I need to tar some files in a directory to a remote server.
I need to exclude some file from this directory and then tar it over.
This is the command suggested by one article (tarring in the same server) :
tar -zcvf /tmp/mybackup.tar.gz -X exclude.txt /home/me
However it does not work as, it throws error that -z is not a valid option.
Is this the correct way to do it to change it to a .gz format :
tar -cvf -X exclude.txt - /bscsbin/lisa/product/UMOBILE/prod/bscs/scripts | gzip > dir.tar.gz
The files that I don't need is listed in "exclude.txt".
How do i do the same to send it over to a remote server?
Also, this command was suggested in an article to include files that I need in a tar format :
% find project -type f -print | \
egrep '(\.[ch]|[Mm]akefile)$' > Include
However, when I try this command (to customise according to my need) in my server, there is not output :
# find . -type f -print | egrep '(\.[jar]|\.[bash])$'
I want to list files with *.jar and *.bash extensions here.
Piping into a compressing / zipping command is the / a correct approach if the z is not available. Be aware that the f option needs an archive file - drop it or specify one. For piping it needs to write to stdout.
The f option allows to specify an archive on a remote node - see man tar . But - you can't use that if you want to compress via a piped gzip or similar. Use e.g. scp , then.
Your egrep regex matches files with an .j , .a , .r , .b , .s , or .h ending. Read about "bracket expression"s in your man regex :
When I'm doing this I tend just to do the whole thing in a single line - something like.
#> tar cf - | ssh me@server ( cd /destination ; tar xf - )
Obviously you would adjust the create command to exclude the files that you want to exclude as per your example. If the files are very large you may like to pipe through gzip or whatever compression utility, but with the speed of modern networks I seldom see the need now.
No. Actually it is lke this (i will do this step by step so that you can understand what is done):
| gzip > dir.tar.gz
This means that gzip is getting data from stdin , packing them and sending the result to stdout , which is pointed to the file dir.tar.gz .

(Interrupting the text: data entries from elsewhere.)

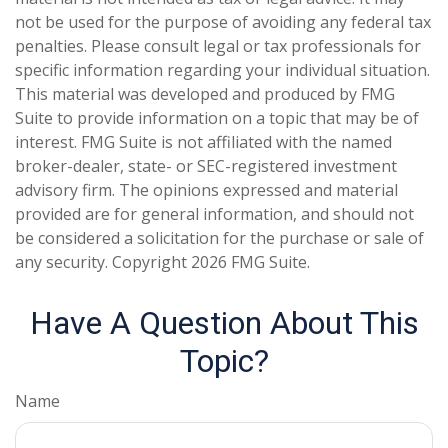
not be used for the purpose of avoiding any federal tax
penalties. Please consult legal or tax professionals for
specific information regarding your individual situation.
This material was developed and produced by FMG
Suite to provide information on a topic that may be of
interest. FMG Suite is not affiliated with the named
broker-dealer, state- or SEC-registered investment
advisory firm. The opinions expressed and material
provided are for general information, and should not
be considered a solicitation for the purchase or sale of
any security. Copyright
2026 FMG Suite.
Have A Question About This
Topic?
Name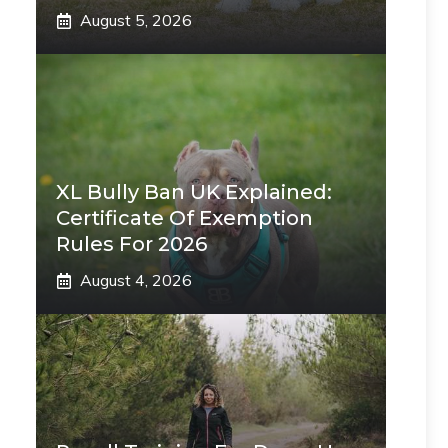
August 5, 2026
XL Bully Ban UK Explained:
Certificate Of Exemption
Rules For 2026
August 4, 2026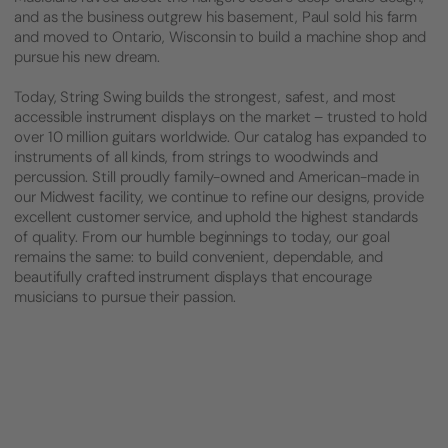
and as the business outgrew his basement, Paul sold his farm
and moved to Ontario, Wisconsin to build a machine shop and
pursue his new dream.
Today, String Swing builds the strongest, safest, and most
accessible instrument displays on the market – trusted to hold
over 10 million guitars worldwide. Our catalog has expanded to
instruments of all kinds, from strings to woodwinds and
percussion. Still proudly family-owned and American-made in
our Midwest facility, we continue to refine our designs, provide
excellent customer service, and uphold the highest standards
of quality. From our humble beginnings to today, our goal
remains the same: to build convenient, dependable, and
beautifully crafted instrument displays that encourage
musicians to pursue their passion.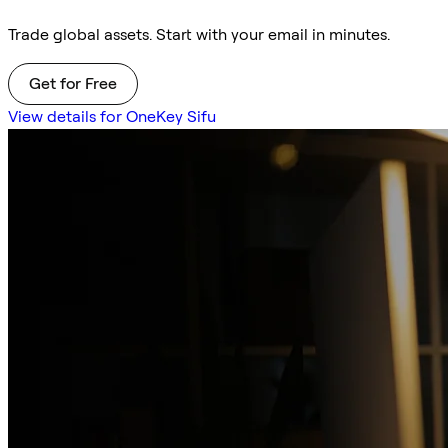
Trade global assets. Start with your email in minutes.
Get for Free
View details for OneKey Sifu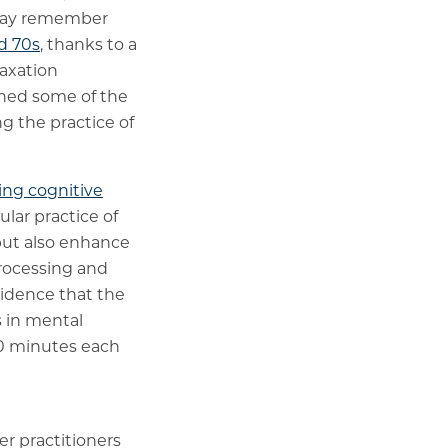
u may remember
d 70s
, thanks to a
laxation
lained some of the
ng the practice of
ing cognitive
ular practice of
 but also enhance
processing and
evidence that the
s in mental
 20 minutes each
der practitioners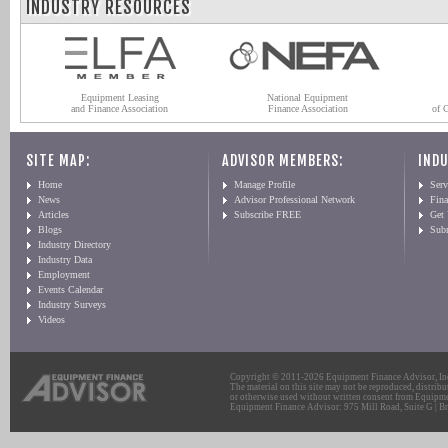
INDUSTRY RESOURCES
Equipment Leasing
National Equipment
and Finance Association
Finance Association
of 
SITE MAP:
ADVISOR MEMBERS:
INDU
Home
Manage Profile
Serv
News
Advisor Professional Network
Fin
Articles
Subscribe FREE
Get
Blogs
Sub
Industry Directory
Industry Data
Employment
Events Calendar
Industry Surveys
Videos
Copyright © 2011-2026 Equipment Finance Advisor, Inc.
The material on this site may not be reproduced, distribu
or otherwise used without written consent from Equipme
Equipment Finance Advisor: 975 Mill Road, Suite G | Br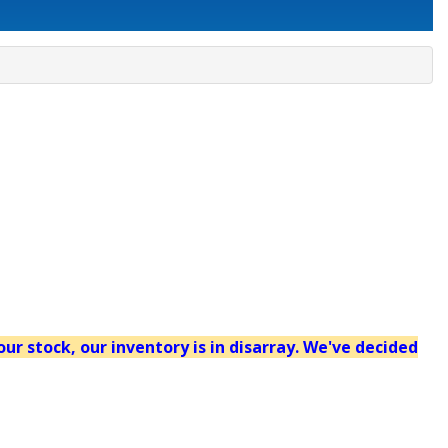
our stock, our inventory is in disarray. We've decided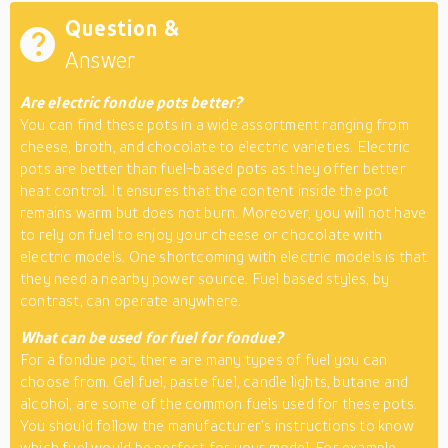
Question &
Answer
Are electric fondue pots better?
You can find these pots in a wide assortment ranging from
cheese, broth, and chocolate to electric varieties. Electric
pots are better than fuel-based pots as they offer better
heat control. It ensures that the content inside the pot
remains warm but does not burn. Moreover, you will not have
to rely on fuel to enjoy your cheese or chocolate with
electric models. One shortcoming with electric models is that
they need a nearby power source. Fuel based styles, by
contrast, can operate anywhere.
What can be used for fuel for fondue?
For a fondue pot, there are many types of fuel you can
choose from. Gel fuel, paste fuel, candle lights, butane and
alcohol, are some of the common fuels used for these pots.
You should follow the manufacturer’s instructions to know
which fuel would be perfect for your model. For example,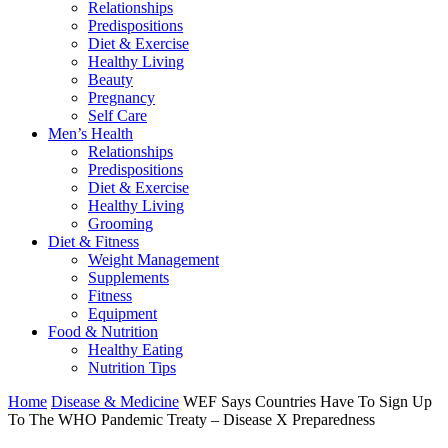
Relationships
Predispositions
Diet & Exercise
Healthy Living
Beauty
Pregnancy
Self Care
Men’s Health
Relationships
Predispositions
Diet & Exercise
Healthy Living
Grooming
Diet & Fitness
Weight Management
Supplements
Fitness
Equipment
Food & Nutrition
Healthy Eating
Nutrition Tips
Home
Disease & Medicine
WEF Says Countries Have To Sign Up
To The WHO Pandemic Treaty – Disease X Preparedness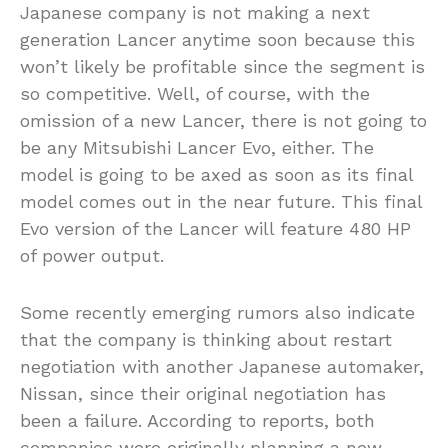
Japanese company is not making a next
generation Lancer anytime soon because this
won’t likely be profitable since the segment is
so competitive. Well, of course, with the
omission of a new Lancer, there is not going to
be any Mitsubishi Lancer Evo, either. The
model is going to be axed as soon as its final
model comes out in the near future. This final
Evo version of the Lancer will feature 480 HP
of power output.
Some recently emerging rumors also indicate
that the company is thinking about restart
negotiation with another Japanese automaker,
Nissan, since their original negotiation has
been a failure. According to reports, both
companies were originally planning a new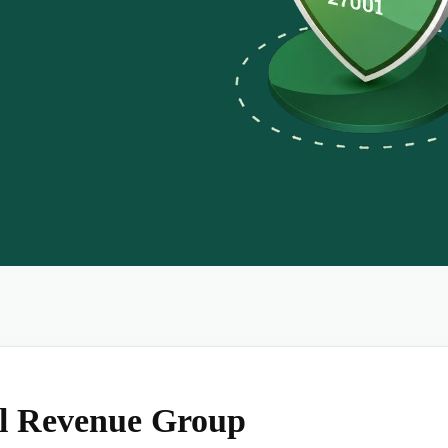
al Revenue Group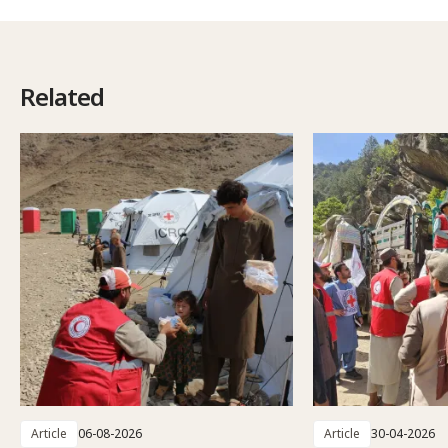
Related
Article
06-08-2026
Article
30-04-2026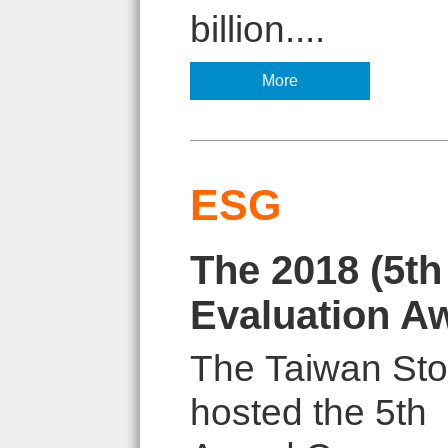
billion....
More
ESG
The 2018 (5t
Evaluation A
The Taiwan Sto
hosted the 5th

So far, so good, but now you need to to make tar putting its output to (its) stdout , because this is what a pipe does: connecting one process' stdout to the next process' stdin. Therefore you need to tell tar to not create a tar-file, but to direct the output to stdout:
tar <other subcommands> f - |
Notice, btw., that tar is not driven by options but subcommands . Therefore the introducing "-" is wrong. Everything else is still as in the e working example you found, with the exception of the non-standard "z" command (that works only for tar , which have a "built-in" gzip ):
tar cvf - -X exclude.txt /home/me | gzip > /output/file
The same way you alread tried: instead of writing the file to disk ( > /output/file ), you can use another pipeline to move it to another server and eventually unpack it there:
Notice that this instance is one of the select few moments where a seemingly UUOC is justified. At i am not aware of any other way of making gzip look at its stdin for incoming data.
The error gzip not found can be resolved by putting the full path to gzip.
However, the error "tar: cannot open /home/emoaigin/abc.sh" why does it happen?
And what is this error : "Tar: blocksize = 0; broken pipe?" ?
tar: cannot open /home/emoaigin/abc.sh
/home/emoaigin/create.jar
/home/emoaigin/make.gz
because the i variable contains the entire find output including <LF> line terminators. If there are no white space chars in filenames, try to use $i unquoted.
Might be a consecutive error as the first tar failed and the pipes and thus inputs are empty...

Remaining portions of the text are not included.